Approximately 3,400 infants died unexpectedly in the U.S. 2019, according to the Centers for Disease Control and Prevention. Of those deaths, 1,250 were due to sudden infant death syndrome (SIDS).
Sometimes referred to as “crib death,” SIDS occurs when an infant less than a year old suddenly dies for no known reason, generally while the baby is sleeping. Elba Fayard, MD, medical director of the neonatal intensive care unit and division chief of neonatology at Loma Linda University Children’s Hospital, says death due to SIDS is more frequent than death due to any other cause in the next 17 years of a person’s life.
“This unexpected death is very devastating for parents," Fayard says. "SIDS is very scary because you don’t know when this may happen, and you cannot explain it if it does happen."
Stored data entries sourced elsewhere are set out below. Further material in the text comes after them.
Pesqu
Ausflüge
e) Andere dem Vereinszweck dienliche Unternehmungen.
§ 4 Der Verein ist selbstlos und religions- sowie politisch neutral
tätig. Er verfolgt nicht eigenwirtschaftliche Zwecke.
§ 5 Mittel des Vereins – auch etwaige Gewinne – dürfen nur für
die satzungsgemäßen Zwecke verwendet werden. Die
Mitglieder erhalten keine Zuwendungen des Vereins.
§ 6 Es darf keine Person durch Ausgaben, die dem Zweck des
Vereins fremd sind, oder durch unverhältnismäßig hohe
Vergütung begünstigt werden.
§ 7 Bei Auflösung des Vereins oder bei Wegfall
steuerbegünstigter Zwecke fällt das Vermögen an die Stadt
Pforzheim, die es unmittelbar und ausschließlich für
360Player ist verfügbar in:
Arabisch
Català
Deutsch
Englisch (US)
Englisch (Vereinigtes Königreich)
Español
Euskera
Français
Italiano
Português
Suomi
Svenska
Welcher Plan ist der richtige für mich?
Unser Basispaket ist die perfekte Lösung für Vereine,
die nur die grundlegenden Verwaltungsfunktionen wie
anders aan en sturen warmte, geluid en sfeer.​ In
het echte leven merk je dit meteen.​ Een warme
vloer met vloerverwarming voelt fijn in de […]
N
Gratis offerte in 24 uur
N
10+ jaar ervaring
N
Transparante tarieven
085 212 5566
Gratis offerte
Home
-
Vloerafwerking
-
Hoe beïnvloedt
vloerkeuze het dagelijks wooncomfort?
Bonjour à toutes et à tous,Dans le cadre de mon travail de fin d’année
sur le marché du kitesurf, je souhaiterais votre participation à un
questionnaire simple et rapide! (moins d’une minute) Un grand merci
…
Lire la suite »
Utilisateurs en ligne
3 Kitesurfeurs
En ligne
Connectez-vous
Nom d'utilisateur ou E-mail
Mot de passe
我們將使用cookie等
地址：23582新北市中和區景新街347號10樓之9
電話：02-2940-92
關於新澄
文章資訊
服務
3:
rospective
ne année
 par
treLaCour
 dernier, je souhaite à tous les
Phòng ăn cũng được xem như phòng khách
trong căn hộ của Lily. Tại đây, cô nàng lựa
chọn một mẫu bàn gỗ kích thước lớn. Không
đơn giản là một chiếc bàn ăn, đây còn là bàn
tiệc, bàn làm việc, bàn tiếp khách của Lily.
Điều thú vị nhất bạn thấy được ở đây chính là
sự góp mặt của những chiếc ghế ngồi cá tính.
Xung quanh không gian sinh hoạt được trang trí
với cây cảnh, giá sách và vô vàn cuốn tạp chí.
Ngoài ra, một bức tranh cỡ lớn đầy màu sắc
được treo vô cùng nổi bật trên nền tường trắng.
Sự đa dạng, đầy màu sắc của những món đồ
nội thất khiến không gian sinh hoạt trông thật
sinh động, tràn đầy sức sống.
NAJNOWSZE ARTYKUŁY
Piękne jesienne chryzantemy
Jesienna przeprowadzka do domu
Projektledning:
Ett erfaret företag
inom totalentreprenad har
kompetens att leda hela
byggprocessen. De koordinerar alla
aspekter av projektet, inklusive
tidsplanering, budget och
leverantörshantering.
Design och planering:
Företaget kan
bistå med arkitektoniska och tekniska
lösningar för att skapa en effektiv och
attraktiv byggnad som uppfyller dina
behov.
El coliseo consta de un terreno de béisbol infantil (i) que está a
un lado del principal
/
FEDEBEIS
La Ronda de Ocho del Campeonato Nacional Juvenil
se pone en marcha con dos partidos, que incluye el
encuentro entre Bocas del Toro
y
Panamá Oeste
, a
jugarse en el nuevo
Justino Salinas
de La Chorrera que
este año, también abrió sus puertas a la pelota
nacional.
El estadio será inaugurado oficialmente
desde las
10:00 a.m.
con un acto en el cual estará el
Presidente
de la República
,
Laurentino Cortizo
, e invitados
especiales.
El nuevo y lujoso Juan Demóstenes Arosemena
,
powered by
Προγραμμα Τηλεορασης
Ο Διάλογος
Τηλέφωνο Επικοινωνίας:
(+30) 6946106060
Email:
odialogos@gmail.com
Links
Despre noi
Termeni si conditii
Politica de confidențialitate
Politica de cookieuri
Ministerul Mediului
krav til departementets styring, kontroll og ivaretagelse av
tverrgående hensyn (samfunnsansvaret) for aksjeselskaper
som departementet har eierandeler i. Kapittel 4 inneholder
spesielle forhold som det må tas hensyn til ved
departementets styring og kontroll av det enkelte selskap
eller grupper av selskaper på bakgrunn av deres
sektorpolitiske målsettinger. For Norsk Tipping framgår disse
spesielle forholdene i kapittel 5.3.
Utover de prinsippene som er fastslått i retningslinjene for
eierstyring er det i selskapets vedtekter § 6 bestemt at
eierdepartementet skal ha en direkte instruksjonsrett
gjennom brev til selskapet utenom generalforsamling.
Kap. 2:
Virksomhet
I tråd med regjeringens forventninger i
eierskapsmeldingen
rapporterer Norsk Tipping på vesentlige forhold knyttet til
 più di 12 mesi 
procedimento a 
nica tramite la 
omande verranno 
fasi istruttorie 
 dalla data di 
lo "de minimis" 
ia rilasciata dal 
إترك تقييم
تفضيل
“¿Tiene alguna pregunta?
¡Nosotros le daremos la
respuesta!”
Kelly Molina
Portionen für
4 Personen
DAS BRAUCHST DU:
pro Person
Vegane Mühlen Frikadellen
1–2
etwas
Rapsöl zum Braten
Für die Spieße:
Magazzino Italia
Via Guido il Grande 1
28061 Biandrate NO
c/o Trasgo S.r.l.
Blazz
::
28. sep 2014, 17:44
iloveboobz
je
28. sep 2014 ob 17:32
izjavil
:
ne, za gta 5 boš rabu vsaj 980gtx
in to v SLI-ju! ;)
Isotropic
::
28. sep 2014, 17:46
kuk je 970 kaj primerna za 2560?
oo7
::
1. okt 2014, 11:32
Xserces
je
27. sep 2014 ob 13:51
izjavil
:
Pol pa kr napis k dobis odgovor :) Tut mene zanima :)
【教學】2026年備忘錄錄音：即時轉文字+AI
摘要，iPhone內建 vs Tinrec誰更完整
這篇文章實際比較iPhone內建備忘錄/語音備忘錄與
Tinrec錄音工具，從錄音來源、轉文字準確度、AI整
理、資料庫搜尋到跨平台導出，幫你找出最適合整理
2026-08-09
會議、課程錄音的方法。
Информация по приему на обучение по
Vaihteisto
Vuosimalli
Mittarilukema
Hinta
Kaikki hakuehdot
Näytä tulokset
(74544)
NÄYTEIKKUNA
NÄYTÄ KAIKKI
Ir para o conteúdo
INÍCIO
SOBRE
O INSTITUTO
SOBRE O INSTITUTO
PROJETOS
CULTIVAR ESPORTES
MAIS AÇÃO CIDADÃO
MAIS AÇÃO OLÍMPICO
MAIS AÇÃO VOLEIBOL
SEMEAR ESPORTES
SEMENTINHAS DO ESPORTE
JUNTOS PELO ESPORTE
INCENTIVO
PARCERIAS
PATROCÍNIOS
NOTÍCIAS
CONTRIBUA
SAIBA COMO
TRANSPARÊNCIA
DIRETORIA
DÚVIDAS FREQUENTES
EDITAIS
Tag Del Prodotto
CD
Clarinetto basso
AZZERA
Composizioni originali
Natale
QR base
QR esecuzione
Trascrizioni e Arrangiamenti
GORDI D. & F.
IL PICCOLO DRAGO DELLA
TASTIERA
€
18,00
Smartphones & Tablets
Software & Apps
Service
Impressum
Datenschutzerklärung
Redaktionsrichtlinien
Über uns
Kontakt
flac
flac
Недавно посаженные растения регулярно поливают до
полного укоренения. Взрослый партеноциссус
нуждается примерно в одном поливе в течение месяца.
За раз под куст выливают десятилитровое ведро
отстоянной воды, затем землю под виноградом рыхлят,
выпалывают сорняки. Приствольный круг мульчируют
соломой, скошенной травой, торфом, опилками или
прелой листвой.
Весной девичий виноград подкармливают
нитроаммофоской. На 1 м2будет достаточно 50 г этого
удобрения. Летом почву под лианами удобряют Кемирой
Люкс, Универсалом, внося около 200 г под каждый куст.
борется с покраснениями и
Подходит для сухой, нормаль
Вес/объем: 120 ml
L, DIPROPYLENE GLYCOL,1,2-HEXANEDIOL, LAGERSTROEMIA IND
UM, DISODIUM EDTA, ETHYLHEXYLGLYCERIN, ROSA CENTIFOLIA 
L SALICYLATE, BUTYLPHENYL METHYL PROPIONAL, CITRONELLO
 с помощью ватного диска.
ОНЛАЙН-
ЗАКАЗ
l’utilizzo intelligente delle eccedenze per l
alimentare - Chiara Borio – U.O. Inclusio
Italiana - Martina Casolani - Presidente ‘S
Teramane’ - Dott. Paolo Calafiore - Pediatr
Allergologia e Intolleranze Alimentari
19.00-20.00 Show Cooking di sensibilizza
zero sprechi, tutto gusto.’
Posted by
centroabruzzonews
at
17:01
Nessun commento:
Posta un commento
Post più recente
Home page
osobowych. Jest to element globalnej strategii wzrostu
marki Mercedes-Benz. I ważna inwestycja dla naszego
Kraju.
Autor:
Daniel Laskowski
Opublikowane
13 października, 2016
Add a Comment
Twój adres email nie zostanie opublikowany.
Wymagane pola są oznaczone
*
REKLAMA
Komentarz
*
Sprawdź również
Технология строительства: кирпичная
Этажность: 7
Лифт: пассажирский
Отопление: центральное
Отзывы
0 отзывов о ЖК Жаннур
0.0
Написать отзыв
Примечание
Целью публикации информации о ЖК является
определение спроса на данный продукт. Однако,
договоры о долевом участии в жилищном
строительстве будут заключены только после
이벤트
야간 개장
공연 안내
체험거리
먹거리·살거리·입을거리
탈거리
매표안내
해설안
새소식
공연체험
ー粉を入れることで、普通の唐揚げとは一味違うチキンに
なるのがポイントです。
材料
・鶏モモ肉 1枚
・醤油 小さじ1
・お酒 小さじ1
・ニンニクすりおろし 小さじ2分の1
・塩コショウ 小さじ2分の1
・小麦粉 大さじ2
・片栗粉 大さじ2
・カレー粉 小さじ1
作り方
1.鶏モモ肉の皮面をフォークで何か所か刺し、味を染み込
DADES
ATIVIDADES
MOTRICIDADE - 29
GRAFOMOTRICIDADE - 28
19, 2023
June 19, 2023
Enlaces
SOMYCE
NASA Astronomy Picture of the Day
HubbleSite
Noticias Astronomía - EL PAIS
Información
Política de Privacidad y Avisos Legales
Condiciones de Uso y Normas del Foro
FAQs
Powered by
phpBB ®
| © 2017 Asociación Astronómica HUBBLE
Research has shown that both maternal and infant risk factors may affect the likelihood of SIDS. Fayard says some of these factors include maternal age under 20-years-old, maternal smoking during pregnancy, late or no prenatal care. The baby's risk factors may include being born preterm or having a low birth weight. “We also know there are demographic risks,” Fayard says. “For example, we see higher incidents of SIDS in Black and Native American babies. Additionally, more boys die than girls due to SIDS, although the difference is not very significant.”
While the direct causes of SIDS are unknown, Fayard says SIDS is considered a multifactorial disease, and experts think several issues come together to lead to this unfortunate event. “Ultimately, these factors lead up to a common pathway where these infants may not be able to wake themselves up when they're having trouble breathing and end up in a state of oxygen depletion," she says.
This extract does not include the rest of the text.